Distributions of MGW changes for Drosophila SNPs in experimentally validated CRMs at different locations and with different MAFs. (A) Distribution of ΔMGW values for SNPs in functional and nonfunctional regions (see Materials and Methods for definition) using the DNAshape-derived MGW. Compared with the distribution for functional regions (red plot), the distribution for nonfunctional regions (blue plot) was significantly shifted rightward, indicating that SNPs induced greater changes in ΔMGW in nonfunctional than in functional regions. (B) Distribution of ΔMGW values for SNPs in functional and nonfunctional regions, using one of the shuffled MGW predictions. Using arbitrarily shuffled MGW, no signal of purifying selection emerged. (C) Distribution of ΔMGW values for SNPs with high and low MAF in functional regions. Distribution of ΔMGW values for low MAF was significantly shifted towards the right. (D) Distribution of ΔMGW values for SNPs with high and low MAF in nonfunctional regions. Distributions of these two groups exhibited no significant difference.
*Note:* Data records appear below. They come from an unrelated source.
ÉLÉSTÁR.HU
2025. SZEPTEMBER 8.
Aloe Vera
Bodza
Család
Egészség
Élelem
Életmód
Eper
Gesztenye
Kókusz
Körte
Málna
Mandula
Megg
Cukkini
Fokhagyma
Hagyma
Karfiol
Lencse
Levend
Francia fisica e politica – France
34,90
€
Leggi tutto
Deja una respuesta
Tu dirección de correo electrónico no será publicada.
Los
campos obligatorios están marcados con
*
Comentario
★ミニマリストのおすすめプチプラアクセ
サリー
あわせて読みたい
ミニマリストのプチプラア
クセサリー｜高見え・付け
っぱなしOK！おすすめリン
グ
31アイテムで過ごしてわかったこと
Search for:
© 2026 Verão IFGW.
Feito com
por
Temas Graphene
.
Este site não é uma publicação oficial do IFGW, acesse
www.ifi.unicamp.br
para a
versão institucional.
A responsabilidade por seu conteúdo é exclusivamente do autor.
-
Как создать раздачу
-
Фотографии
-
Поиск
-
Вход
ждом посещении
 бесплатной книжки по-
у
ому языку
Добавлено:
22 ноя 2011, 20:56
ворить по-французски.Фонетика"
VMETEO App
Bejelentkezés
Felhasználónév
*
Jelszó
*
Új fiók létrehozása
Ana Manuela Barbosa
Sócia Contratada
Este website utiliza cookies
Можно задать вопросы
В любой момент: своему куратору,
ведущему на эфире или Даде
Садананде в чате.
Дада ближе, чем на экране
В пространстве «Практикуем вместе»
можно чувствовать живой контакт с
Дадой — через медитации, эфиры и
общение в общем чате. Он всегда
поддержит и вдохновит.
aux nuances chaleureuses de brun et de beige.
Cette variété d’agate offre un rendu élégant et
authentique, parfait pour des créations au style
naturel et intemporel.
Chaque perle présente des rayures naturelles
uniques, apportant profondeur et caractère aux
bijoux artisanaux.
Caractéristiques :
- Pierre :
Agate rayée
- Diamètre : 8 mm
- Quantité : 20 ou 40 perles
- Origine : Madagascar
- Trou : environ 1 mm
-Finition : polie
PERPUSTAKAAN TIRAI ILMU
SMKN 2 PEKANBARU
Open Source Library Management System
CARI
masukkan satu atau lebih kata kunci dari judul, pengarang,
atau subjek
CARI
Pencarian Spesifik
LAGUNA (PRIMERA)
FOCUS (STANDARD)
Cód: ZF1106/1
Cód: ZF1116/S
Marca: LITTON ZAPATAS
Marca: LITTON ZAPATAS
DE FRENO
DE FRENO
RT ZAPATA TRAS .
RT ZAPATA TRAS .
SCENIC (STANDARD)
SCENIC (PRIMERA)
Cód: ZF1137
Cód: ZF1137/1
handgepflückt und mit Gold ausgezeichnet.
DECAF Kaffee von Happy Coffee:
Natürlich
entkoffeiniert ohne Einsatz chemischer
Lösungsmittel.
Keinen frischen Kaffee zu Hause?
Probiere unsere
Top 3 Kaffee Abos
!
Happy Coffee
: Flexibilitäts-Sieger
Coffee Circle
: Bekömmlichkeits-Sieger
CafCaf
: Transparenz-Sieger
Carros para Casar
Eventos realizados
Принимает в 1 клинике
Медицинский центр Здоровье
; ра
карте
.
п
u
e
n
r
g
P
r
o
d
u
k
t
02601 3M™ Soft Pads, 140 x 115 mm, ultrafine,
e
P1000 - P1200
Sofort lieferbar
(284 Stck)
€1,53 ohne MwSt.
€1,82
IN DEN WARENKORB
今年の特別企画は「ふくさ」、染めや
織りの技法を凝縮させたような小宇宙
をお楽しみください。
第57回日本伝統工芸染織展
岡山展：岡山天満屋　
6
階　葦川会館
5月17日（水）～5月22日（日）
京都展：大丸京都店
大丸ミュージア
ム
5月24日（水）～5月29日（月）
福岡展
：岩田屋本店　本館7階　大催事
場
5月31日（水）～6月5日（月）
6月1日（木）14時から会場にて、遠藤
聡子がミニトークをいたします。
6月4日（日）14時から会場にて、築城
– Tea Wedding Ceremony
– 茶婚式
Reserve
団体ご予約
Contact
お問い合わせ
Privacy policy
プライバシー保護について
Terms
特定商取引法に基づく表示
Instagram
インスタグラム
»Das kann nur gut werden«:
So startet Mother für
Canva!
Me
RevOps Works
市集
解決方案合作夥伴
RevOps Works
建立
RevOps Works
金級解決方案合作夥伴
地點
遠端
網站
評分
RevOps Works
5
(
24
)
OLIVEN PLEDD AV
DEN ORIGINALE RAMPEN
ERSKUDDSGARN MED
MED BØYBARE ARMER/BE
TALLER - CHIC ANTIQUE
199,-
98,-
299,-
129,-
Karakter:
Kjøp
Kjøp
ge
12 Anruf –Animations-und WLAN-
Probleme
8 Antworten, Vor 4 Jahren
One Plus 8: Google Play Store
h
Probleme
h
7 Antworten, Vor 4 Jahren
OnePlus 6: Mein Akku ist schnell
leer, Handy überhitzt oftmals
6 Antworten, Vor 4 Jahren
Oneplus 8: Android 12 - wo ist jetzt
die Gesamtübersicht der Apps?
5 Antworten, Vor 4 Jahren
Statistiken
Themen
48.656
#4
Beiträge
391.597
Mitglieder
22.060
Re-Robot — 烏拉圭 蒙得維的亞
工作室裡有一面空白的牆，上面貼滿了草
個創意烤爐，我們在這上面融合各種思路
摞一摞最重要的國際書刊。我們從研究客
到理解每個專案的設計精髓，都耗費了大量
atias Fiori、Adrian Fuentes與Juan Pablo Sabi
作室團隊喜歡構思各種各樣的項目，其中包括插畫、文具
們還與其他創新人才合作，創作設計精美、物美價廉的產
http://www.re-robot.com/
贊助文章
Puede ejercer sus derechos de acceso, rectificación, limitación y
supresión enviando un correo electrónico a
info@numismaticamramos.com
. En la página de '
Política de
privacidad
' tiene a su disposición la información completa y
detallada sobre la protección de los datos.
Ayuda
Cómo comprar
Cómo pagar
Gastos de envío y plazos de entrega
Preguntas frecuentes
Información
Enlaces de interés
Sample sizes for all groups are listed in the legends.

Fig. 6.

Distributions of MGW changes for Drosophila SNPs in putative CRMs at different locations and with different MAFs. (A) Distribution of ΔMGW values for SNPs in functional and nonfunctional regions (see Materials and Methods for definition) using the DNAshape-derived MGW. Compared with the distribution for functional regions (red plot), the distribution for nonfunctional regions (blue plot) was significantly shifted rightward, indicating that SNPs induced greater changes in ΔMGW in nonfunctional than in functional regions. (B) Distribution of ΔMGW values for SNPs in functional and nonfunctional regions, using one of the shuffled MGW predictions. Using arbitrarily shuffled MGW, no signal of purifying selection emerged. (C) Distribution of ΔMGW values for SNPs with high and low MAF in functional regions. Distribution of ΔMGW values for low MAF was significantly shifted towards the right. (D) Distribution of ΔMGW values for SNPs with high and low MAF in nonfunctional regions. Distributions of these two groups exhibited no significant difference. Sample sizes for all groups are listed in the legends.